なお、親子関係などに多い無償の使用貸借もありますが、ここでは省略します。

借地権には地上権と賃借権の2種類があります。
地上権は「物権」の一つであり、非常に強力な権利ですが、多くの借地権は賃借権でしょう。
ここでは賃借権としての借地権について書くことにします。

賃借権自体も登記することはできますが、登記には地主の協力が必要です。
通常は、土地上の建物に借地人名義の登記を備えることで、第三者への対抗手段となります。

第三者への対抗要件を備えたということは、たとえば、地主が売買などによりかわった場合であっても、新しい地主に賃借権を主張できるということです。
これにより、新しい地主から、この土地は自分のものになったから出ていけ、とは言われないことになります。

さて、第三者への対抗力のある土地賃借権とはいえ、地主本人は契約の当事者ですから、建物を第三者へ売ったからといって、自動的に賃借権も第三者に移る、というわけではありません。
これは、賃借権自体を登記したときでも同じです。

賃借権の譲渡・転貸にあたっては、地主の承諾が必要とされています(民法612条)。
地主の立場では、土地の借り主が誰であるかは重要ですので、勝手に処分されては困りますね。

地主の承諾が得られない場合、地主の承諾に代わる許可を裁判所から受ける制度があります(借地借家法19条1項)。
条件として、「第三者が賃借権を取得し、又は転借をしても借地権設定者に不利となるおそれがないにもかかわらず、借地権設定者がその賃借権の譲渡又は転貸を承諾しないとき」とされています。
また、地主の権利を不当に侵害しないように、許可に当たっては「当事者間の利益の衡平を図るため必要があるときは、賃借権の譲渡若しくは転貸を条件とする借地条件の変更を命じ、又はその許可を財産上の給付に係らしめることができる。」とされています。
さらに、地主側では、どうしても賃借人の交代を認めたくないときには、対抗的に建物を買い取ることも可能です(同3項)。

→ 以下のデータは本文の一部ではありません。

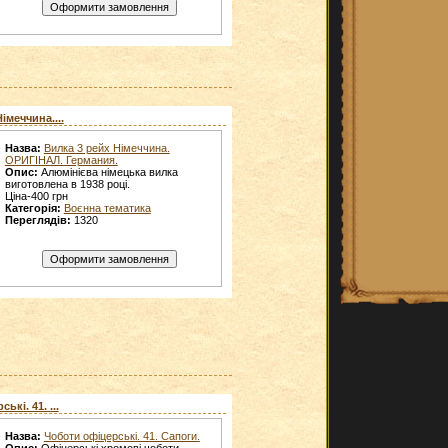
імеччина....
Назва:
Вилка 3 рейх Німеччина.
ОРИГІНАЛ. Германия.
Опис:
Алюмінієва німецька вилка
виготовлена в 1938 році.
Ціна-400 грн
Категорія:
Воєнна тематика
Переглядів:
1320
кі. 41. ...
Назва:
Чоботи офіцерські. 41. Сапоги.
Опис:
Офіцерські хромові чоботи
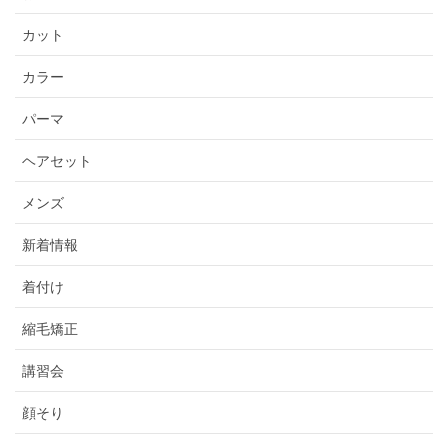
カット
カラー
パーマ
ヘアセット
メンズ
新着情報
着付け
縮毛矯正
講習会
顔そり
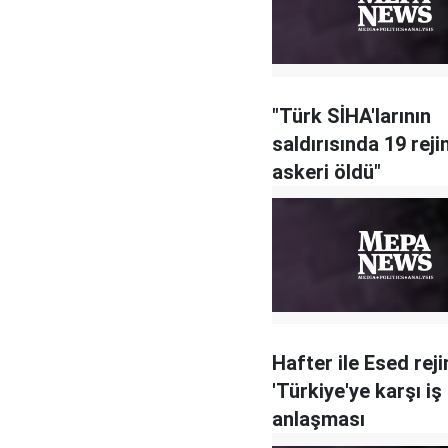
"Türk SİHA'larının
saldırısında 19 rej
askeri öldü"
Hafter ile Esed rej
'Türkiye'ye karşı iş b
anlaşması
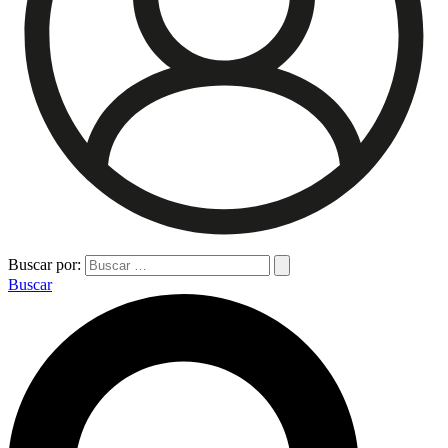
Buscar por:
Buscar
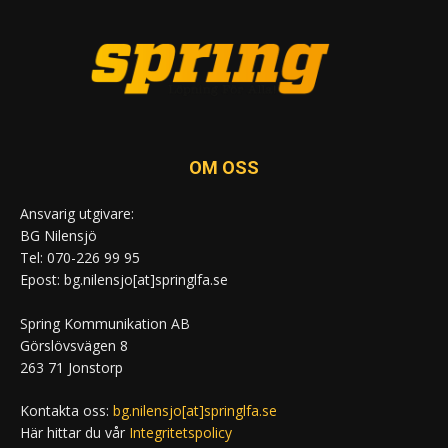
OM OSS
Ansvarig utgivare:
BG Nilensjö
Tel: 070-226 99 95
Epost: bg.nilensjo[at]springlfa.se
Spring Kommunikation AB
Görslövsvägen 8
263 71 Jonstorp
Kontakta oss:
bg.nilensjo[at]springlfa.se
Här hittar du vår
Integritetspolicy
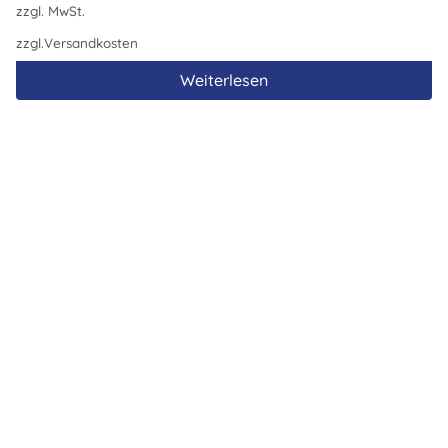
zzgl. MwSt.
zzgl.
Versandkosten
Weiterlesen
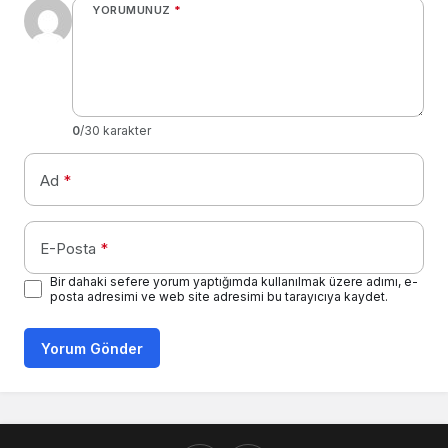
YORUMUNUZ
*
0
/30 karakter
Ad
*
E-Posta
*
Bir dahaki sefere yorum yaptığımda kullanılmak üzere adımı, e-
posta adresimi ve web site adresimi bu tarayıcıya kaydet.
Yorum Gönder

ややこしいのは、相続に伴う賃借権の移転に際して、地主の承諾が必要かどうか、という点です。

一般的には相続による包括承継の場合には、地主の承諾は不要です。
特に契約書を書き換えたりする必要もありません。

法定相続分にしたがって相続した場合はもちろん、法定相続人間での遺産分割により相続することになった場合も、賃借権を引き継ぐのに地主の承諾は不要です。
また、死因贈与や遺贈で建物(と土地賃借権)を引き継ぐことになった人が法定相続人であれば、地主の承諾は不要とされています。
この場合、地主としては、家の持ち主が代わってしまっても、それは受け入れざるを得ません。

一方、相続手続においても地主の承諾が必要な場合もあります。
死因贈与や遺贈によって財産を得る人が相続人以外であれば、地主の承諾が必要になってきます。